The venison Scotch egg here is a thing of legend, the dish that, when it appeared, single handedly revived interest in eating the humble Scotch egg in restaurants. This version is made with venison, and with its liquid centre and crisp outside with just the right amount of salt, is pretty much what every other Scotch egg should aspire to.
Quail was served as both breast and leg, the latter on the bone, and came with a very good accompaniment of cabbage, frisee lettuce and walnuts (15/20). A mackerel starter was pleasant but did not quite match the standard of the other dishes, the particular specimen of mackerel cooked fine but not having the flavour of the very finest (13/20). My main course of sika deer with beetroot and bone marrow was lovely, the meat having gorgeous, subtle flavour, the earthiness of the beetroot a natural foil for this meat (16/20). On the side were very good garlic potatoes.

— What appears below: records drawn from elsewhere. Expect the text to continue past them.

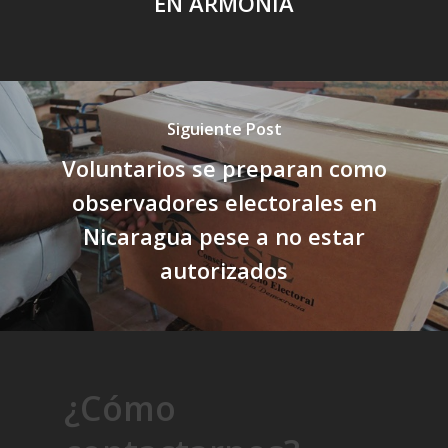
EN ARMONÍA
Siguiente Post
Voluntarios se preparan como
observadores electorales en
Nicaragua pese a no estar
autorizados
¿Cómo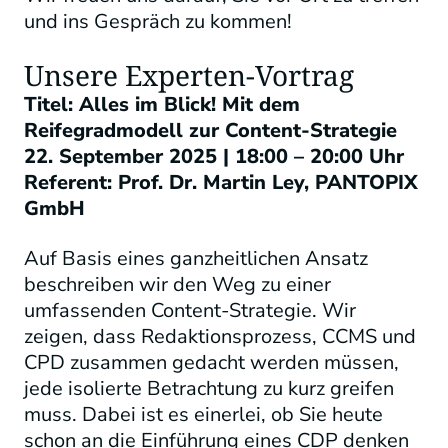
und ins Gespräch zu kommen!
Unsere Experten-Vortrag
Titel: Alles im Blick! Mit dem
Reifegradmodell zur Content-Strategie
22. September 2025 | 18:00 – 20:00 Uhr
Referent: Prof. Dr. Martin Ley, PANTOPIX
GmbH
Auf Basis eines ganzheitlichen Ansatz
beschreiben wir den Weg zu einer
umfassenden Content-Strategie. Wir
zeigen, dass Redaktionsprozess, CCMS und
CPD zusammen gedacht werden müssen,
jede isolierte Betrachtung zu kurz greifen
muss. Dabei ist es einerlei, ob Sie heute
schon an die Einführung eines CDP denken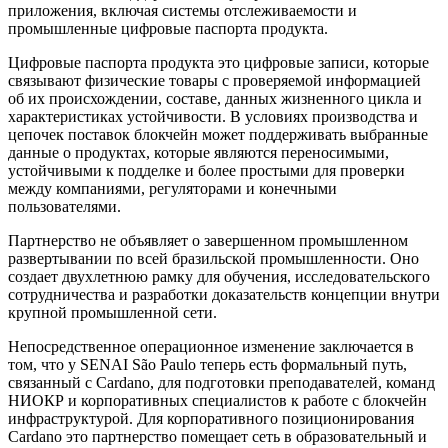
приложения, включая системы отслеживаемости и
промышленные цифровые паспорта продукта.
Цифровые паспорта продукта это цифровые записи, которые
связывают физические товары с проверяемой информацией
об их происхождении, составе, данных жизненного цикла и
характеристиках устойчивости. В условиях производства и
цепочек поставок блокчейн может поддерживать выбранные
данные о продуктах, которые являются переносимыми,
устойчивыми к подделке и более простыми для проверки
между компаниями, регуляторами и конечными
пользователями.
Партнерство не объявляет о завершенном промышленном
развертывании по всей бразильской промышленности. Оно
создает двухлетнюю рамку для обучения, исследовательского
сотрудничества и разработки доказательств концепции внутри
крупной промышленной сети.
Непосредственное операционное изменение заключается в
том, что у SENAI São Paulo теперь есть формальный путь,
связанный с Cardano, для подготовки преподавателей, команд
НИОКР и корпоративных специалистов к работе с блокчейн
инфраструктурой. Для корпоративного позиционирования
Cardano это партнерство помещает сеть в образовательный и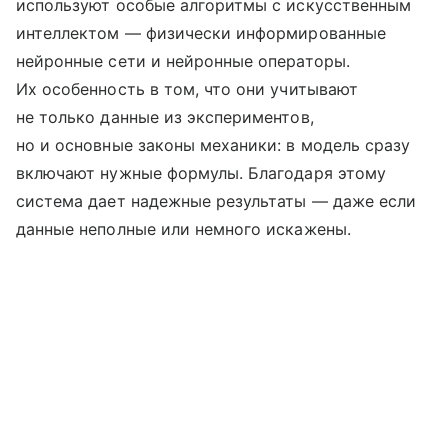
используют особые алгоритмы с искусственным
интеллектом — физически информированные
нейронные сети и нейронные операторы.
Их особенность в том, что они учитывают
не только данные из экспериментов,
но и основные законы механики: в модель сразу
включают нужные формулы. Благодаря этому
система дает надежные результаты — даже если
данные неполные или немного искажены.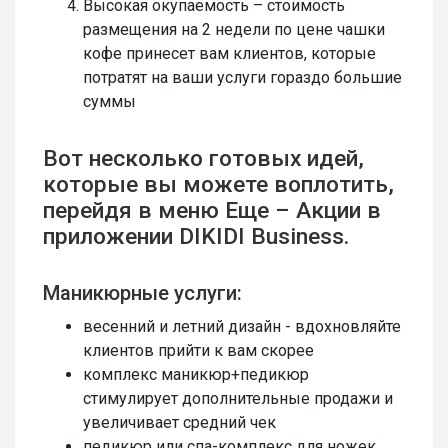
Высокая окупаемость – стоимость
размещения на 2 недели по цене чашки
кофе принесет вам клиентов, которые
потратят на ваши услуги гораздо большие
суммы
Вот несколько готовых идей,
которые вы можете воплотить,
перейдя в меню Еще – Акции в
приложении DIKIDI Business.
Маникюрные услуги:
весенний и летний дизайн - вдохновляйте
клиентов прийти к вам скорее
комплекс маникюр+педикюр
стимулирует дополнительные продажи и
увеличивает средний чек
педикюр или спа-комплекс для ножек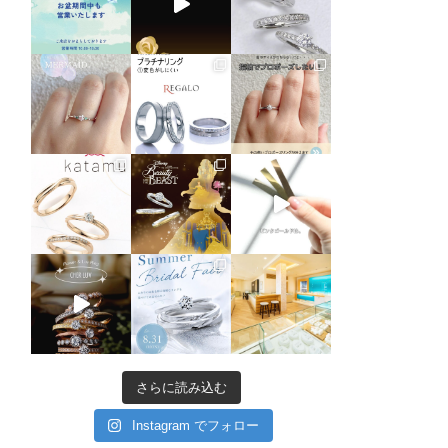
さらに読み込む
Instagram でフォロー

At the end was a basket of lemon curd doughnuts, one of my favourite things. Doughnuts may be commonplace, but getting them to this standard is very difficult. Here they had exactly the right level of lemon acidity to cut through the richness of the sugary coating, simple but gorgeous to eat. These reminded me of the version served in The Square at the height of its powers under Phil Howard (18/20).
The bill came to £106 per head with a lovely bottle of Vina Tondonia. Service was charming, and the whole experience thoroughly enjoyable. The Harwood Arms is a marvellous place to eat and drink that should be more widely celebrated.